Tuesday, May 29, 2012

Judge Schwartz spry as ever

Retired Macomb County judge Michael Schwartz appears to have retained his feistiness and good nature, after talking with him last week outside a courtroom where his son, Grant, 39, was sentenced to two years in prison for prescription drug abuse and health care fraud convictions.
Schwartz, 82, was in a wheelchair, as he recovers from a broken femur bone in his left leg suffered in a fall on a sidewalk across Main Street from the county courthouse in Mount Clemens, where he spent nearly two decades on the bench. An 18-inch rod was implanted in his leg.
I expected to possibly encounter somebody in a foul mood or angry at a newspaper reporter because I  have penned stories about his son's plight in recent years as well as the ex-judge declaring bankruptcy four years ago due to some poor investments and the real estate market crash. He also can't be happy with his current physical limitations.
But I give the ole judge credit. Still displaying his trademark wavy hair and a twinkle in his eye, he was upbeat and talkative as I chatted with him in the fifth-floor hallway outside Judge David Viviano's courtroom. He boasted of the treatment he received at Fraser Villa Rehabilitation facility, where he spent several weeks while healing, and from his current caretaker, a woman who wheeled the judge around the courthouse.
Other than a vague reference, the judge declined to give his opinion about the legalities of his son's case, even though his body language and facial expression indicated he wanted to say something. In court, he also wanted to speak, but Grant told him not to.

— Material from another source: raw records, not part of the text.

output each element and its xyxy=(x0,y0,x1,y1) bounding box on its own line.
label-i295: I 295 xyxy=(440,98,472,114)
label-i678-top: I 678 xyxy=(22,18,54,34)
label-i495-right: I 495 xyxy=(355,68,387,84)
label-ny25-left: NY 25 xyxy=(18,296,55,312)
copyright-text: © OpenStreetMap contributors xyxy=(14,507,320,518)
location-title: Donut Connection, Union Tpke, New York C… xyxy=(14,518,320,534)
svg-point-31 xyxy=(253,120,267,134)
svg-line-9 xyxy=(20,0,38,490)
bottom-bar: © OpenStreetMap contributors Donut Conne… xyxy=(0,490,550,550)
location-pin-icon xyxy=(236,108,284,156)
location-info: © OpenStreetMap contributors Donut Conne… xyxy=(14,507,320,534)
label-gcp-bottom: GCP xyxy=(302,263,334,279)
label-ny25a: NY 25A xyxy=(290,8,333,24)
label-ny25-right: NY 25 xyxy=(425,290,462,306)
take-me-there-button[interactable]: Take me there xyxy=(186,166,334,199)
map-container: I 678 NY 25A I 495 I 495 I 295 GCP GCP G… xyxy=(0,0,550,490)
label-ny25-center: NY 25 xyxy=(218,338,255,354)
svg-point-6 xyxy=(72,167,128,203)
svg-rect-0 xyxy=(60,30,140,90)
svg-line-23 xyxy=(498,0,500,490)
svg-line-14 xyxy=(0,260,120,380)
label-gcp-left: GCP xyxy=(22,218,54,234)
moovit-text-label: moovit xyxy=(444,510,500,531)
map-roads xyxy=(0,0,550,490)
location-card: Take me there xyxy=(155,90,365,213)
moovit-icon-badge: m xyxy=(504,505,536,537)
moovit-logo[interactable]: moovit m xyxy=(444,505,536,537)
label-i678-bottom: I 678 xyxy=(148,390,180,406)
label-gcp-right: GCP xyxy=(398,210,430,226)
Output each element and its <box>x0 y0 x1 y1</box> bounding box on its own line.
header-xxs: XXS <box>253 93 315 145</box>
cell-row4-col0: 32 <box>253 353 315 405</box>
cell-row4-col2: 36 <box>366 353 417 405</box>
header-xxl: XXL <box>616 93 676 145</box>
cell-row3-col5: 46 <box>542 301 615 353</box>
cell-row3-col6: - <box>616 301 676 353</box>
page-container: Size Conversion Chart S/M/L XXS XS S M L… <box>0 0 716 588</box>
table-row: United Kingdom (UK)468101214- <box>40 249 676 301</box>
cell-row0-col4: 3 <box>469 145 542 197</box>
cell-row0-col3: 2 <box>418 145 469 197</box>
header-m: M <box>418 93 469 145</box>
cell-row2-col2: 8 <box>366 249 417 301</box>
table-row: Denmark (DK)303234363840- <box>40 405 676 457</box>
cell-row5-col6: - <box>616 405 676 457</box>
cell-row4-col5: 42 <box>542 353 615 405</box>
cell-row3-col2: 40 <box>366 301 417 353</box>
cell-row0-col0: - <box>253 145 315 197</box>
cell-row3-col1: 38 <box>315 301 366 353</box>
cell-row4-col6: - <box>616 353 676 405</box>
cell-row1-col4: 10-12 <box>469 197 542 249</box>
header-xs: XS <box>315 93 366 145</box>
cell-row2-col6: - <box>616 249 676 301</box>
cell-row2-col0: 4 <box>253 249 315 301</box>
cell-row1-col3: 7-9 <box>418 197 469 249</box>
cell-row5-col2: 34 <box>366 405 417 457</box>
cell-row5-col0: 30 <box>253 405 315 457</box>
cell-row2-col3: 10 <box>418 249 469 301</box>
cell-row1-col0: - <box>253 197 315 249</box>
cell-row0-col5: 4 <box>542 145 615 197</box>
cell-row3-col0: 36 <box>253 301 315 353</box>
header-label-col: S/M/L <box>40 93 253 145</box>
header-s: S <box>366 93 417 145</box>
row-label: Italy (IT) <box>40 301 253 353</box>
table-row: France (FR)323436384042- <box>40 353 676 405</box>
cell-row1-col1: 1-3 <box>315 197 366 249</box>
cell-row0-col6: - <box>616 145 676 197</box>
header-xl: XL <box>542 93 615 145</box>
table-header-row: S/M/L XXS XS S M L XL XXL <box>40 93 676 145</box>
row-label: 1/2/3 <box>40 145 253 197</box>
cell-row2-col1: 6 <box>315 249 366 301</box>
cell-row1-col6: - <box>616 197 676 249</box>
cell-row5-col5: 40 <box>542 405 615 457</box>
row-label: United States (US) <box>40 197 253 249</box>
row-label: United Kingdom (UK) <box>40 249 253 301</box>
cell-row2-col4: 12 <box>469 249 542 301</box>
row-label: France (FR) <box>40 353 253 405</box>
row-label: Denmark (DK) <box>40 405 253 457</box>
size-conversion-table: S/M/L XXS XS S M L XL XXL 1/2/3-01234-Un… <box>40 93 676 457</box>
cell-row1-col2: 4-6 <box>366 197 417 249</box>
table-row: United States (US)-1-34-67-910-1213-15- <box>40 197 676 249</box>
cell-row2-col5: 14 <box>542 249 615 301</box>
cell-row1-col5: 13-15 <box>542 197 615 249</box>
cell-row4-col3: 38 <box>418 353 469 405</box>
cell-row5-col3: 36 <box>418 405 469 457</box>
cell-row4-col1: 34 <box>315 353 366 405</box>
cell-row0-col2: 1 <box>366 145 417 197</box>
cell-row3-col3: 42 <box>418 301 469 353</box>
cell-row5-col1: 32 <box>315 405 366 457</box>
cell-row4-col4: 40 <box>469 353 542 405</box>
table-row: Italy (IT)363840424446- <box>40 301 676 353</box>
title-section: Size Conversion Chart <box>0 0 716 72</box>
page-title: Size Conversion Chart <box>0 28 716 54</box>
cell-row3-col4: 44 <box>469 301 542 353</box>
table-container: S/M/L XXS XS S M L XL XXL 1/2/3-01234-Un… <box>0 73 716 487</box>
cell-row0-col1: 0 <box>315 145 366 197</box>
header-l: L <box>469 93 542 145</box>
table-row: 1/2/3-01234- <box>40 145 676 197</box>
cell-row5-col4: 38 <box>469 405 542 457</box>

He did say that he wished he "paid more attention" to Grant when his substance-abuse surfaced about nine years ago. He said in his many years on the bench, he tried to get drug addicts help, not just punish them.
Grant's attorney, Saleema Goodman-Sheikh, may have addressed the former judge's concerns -- that his son seems to be suffering the brunt of the criminal case, while his co-defendant, Dr. Alan Peter, only faces a single drug possession charge. Peter is scheduled to be sentenced Thursday, May 31.
Macomb prosecutors didn't respond to Goodman-Sheikh's comments last week.
Schwartz had been hearing cases as a visiting judge up to a couple of years. But if his condition last week was any indication, he could still serve.
And he would like to. He's a passionate jurist. After all, he was a plaintiff in a lawsuit years ago that challenged the Michigan law that bars a judge from seeking re-election once he or she hits 70.
Eighty is the new 70. Maybe that's a law that should be looked at.